Alaska Beavers Entertain Web Cam Viewers Around the World

Teresa Haugh
U.S. Forest Service
July 5th, 2016 at 4:15PM

A photo of A busy beaver gathers a tree sprig to help build his lodge on Steep Creek on Alaska’s Tongass National Forest
A busy beaver gathers a tree sprig to help build his lodge on Steep Creek on Alaska’s Tongass National Forest. Photo courtesy of Don Martin, Tongass National Forest

Two beavers sleep peacefully in their den on Steep Creek in Juneau, Alaska, never realizing they are being watched via a hidden infrared camera. Hundreds of viewers tune-in to a live video feed on theU.S. Forest Service YouTube Channel throughout the day to see the beavers come and go, breathing rhythmically as they nap and then stretch, chew and scratch an occasional itch.

Although the beaver cam is now an established fixture at the Mendenhall Glacier Visitor Center, it started out of simple curiosity according to Pete Schneider, a natural resource specialist for theTongass National Forest. He and fisheries biologist Don Martin first experimented with a beaver cam in 2004 after they saw a cache of food in front of a beaver lodge on Steep Creek. It was a sure indication that beavers, who have a tendency to move around, were actually using the lodge at the time. They decided to run electricity through a conduit to that location in order to power an infrared camera.

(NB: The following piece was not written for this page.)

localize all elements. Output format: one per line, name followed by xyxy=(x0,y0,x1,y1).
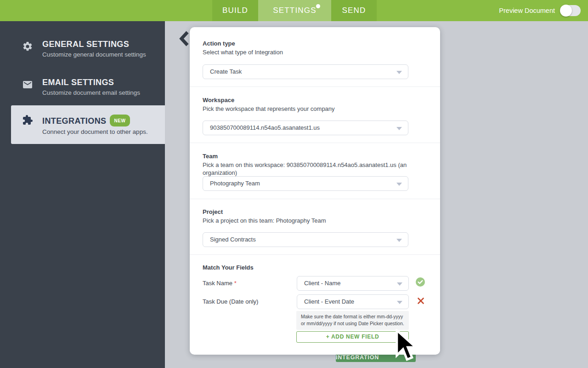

Schneider and Martin rigged their first camera on a piece of rebar, and poked it through a hole in the lodge. “It worked like an upside down periscope,” Schneider said. “We could twist it left and right and move it up and down. Don, who was watching a handheld monitor, said, ‘Hey, there’s a beaver right there!’ That was our start.”

They fixed the camera in place, insulated it, and attached it to a closed-circuit monitor which could be seen in the visitor center, even in the winter. It was a great show, but limited to those who were at the glacier in person. It would be years before it became possible to live stream the video on the internet.

A photo of two Beavers on Steep Creek
Beavers are part of the web of life in Steep Creek near the Mendenhall Glacier on Alaska’s Tongass National Forest. Photo: Tongass National Forest

The two beavers in the lodge this summer have already received thousands of web views. In the past, Schneider has seen as many as eight at a time in residence.

Opinions differ about the value of beavers in the ecosystem at Steep Creek. Beaver tend to have the most positive impact in areas that lack ponds and slow water rearing areas. Steep Creek is not in short supply of either due to its location by Mendenhall Lake and nearby kettle ponds, which are holes created by melting ice chunks. Beaver can plug culverts that extend under roads or temporarily inhibit the movement of substrate—spawning salmon need that constant movement of gravel for their nests. If the beaver population grows too robust, they could impact access to the spawning grounds for adult fish.

Nevertheless, Forest Service staff have managed a workable balance in allowing the beavers to share the rich resources of this area.

Beavers are primarily nocturnal and usually occupy the lodge during the day. To date, the cam has received more than 70,000 minutes of watch time from viewers across the United States as well as foreign countries with an average watch time of about 15 minutes. Best viewing times are between 7 a.m. and 7 p.m. Alaska Standard Time.